# WEBSCRAPING *LA GACETA DE MADRID*

## Elena Fernández Fernández

In this notebook you will find the necessary code to webscrape the historic government-owned newspaper *La Gaceta de Madrid*. You can find the original documents (with OCR alreadey implemented) in the Spanish-government run website: https://www.boe.es/buscar/ayudas/gazeta_ayuda.php

Please, have a look at the Spanish Government guidelines regarding *La Gaceta de Madrid* data use: https://www.boe.es/buscar/ayudas/gazeta_ayuda.php

**1.** The first thing that you need to do is to import the necessary libraries for webscraping

In [1]:
import urllib.request
from urllib.request import urlopen
from bs4 import BeautifulSoup
import shutil

**2.** Then, you need to choose the documents that you need.
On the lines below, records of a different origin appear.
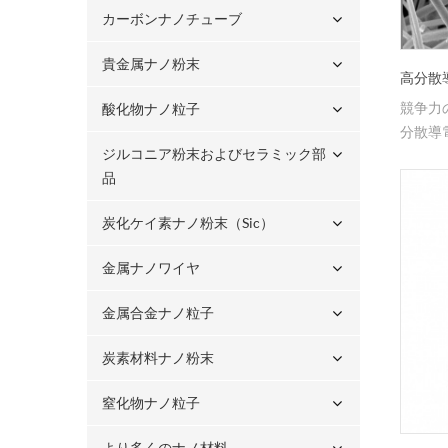
カーボンナノチューブ
貴金属ナノ粉末
高分散
競争力
酸化物ナノ粒子
分散導
ジルコニア粉末およびセラミック部
品
炭化ケイ素ナノ粉末（sic）
金属ナノワイヤ
金属合金ナノ粒子
炭素材料ナノ粉末
窒化物ナノ粒子
より多くのナノ材料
For example, lets say that you would like to retrieve all the *Gacetas de Madrid* that were around during the times of Fernando VII and the Napoelonic Invations of Spain. Go to the *Gaceta colección histórica* and make your search: https://www.boe.es/buscar/gazeta.php

**3.** Once you have found the documents that you are looking for, you will need to have a look at the source code of your search. The source code is the original code in which a website is written (if you would like to read more: https://en.wikipedia.org/wiki/Source_code), and you will need to be able to read it and understand it in order to select the exact information that you need to retrieve. To find the source code of any given website, just right-click your mouse, and select the "see source code" option".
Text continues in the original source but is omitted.